# Is the overall mortality rate for being in a spacecraft in space or bound for space about 4%?

I just read this answer in astronomy.stackexchange, where a sobering point was made that the overall to-date chance of losing ones life in a spacecraft is about 4%.

While I don't want to dwell on that, is it roughly correct? What are the numerator and denominator in that ratio, and is it improving over the years? It seems to me that most, if not all, incidents have been within the atmosphere, and so far none actually in space?

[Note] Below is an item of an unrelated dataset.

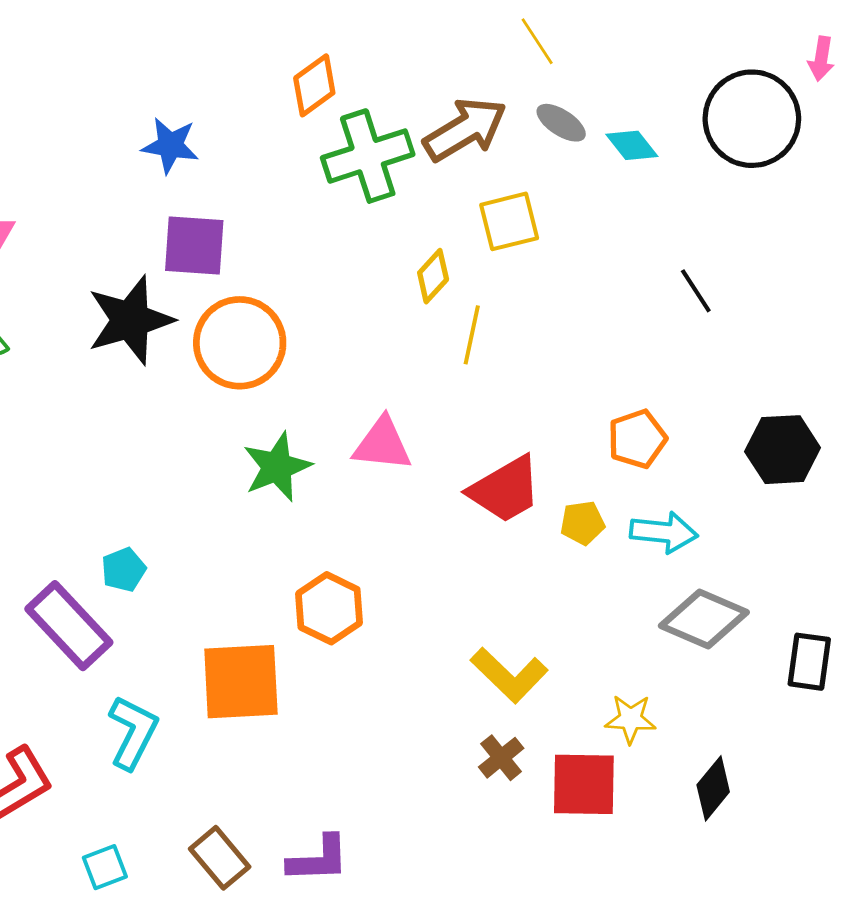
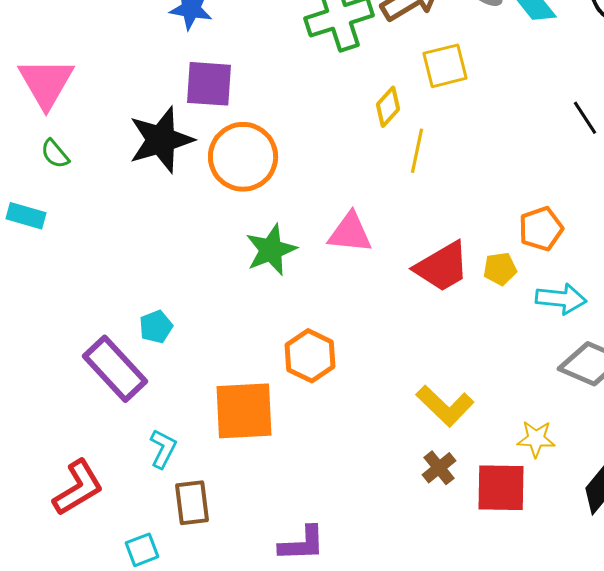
yellow pentagon: (582, 523) -> (500, 269), moved
cyan L-shape: (133, 732) -> (163, 449), size x0.7
brown rectangle: (220, 858) -> (192, 503), moved, turned 33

• Incidental comment (not worth a separate answer), you are right in that all fatalities have occurred during launch or re-entry/landing, or possibly during spacecraft separation before actual re-entry (Soyuz 11). No actual fatalities during the more passive regions of spaceflight (though major incidents such as fires or tank ruptures remind us we shouldn't be complacent.)
– Andy
Commented Apr 25, 2016 at 8:24
• Keep in mind that the mortality rate for US Presidents in office is ~20%. Commented Apr 25, 2016 at 14:37
• @DavidGrinberg ...so you'd think someone would tell these guys to wear their seat belts, but no...
– uhoh
Commented Apr 25, 2016 at 15:11
• Update No, it's definitely less! Please see all answers and comments below, but it looks like the number is roughly about 3.3% for a person who's been in a spacecraft bound space at least once, and more like 1.5% (18/1228) per individual spaceflight attempt. Thanks to @Eoin's comment here - also see here.
– uhoh
Commented Apr 27, 2016 at 11:31

It depends on how you count.

1. Flights or individual astronauts:

302 manned spaceflights, 4 of which ended with a total of 18 fatalities: 1.3% of flights.

544 people have been in Earth orbit, 18 fatalities: 3.3% of astronauts have died during spaceflight. But many astronauts have made more than one flight. Thanks to @Eoin: the number of person-flights is 1228, for a fatality rate of 1.4%.

1. When do you take a sample: Just after the Columbia disaster, the number of astronaut fatalities could well have been 4%.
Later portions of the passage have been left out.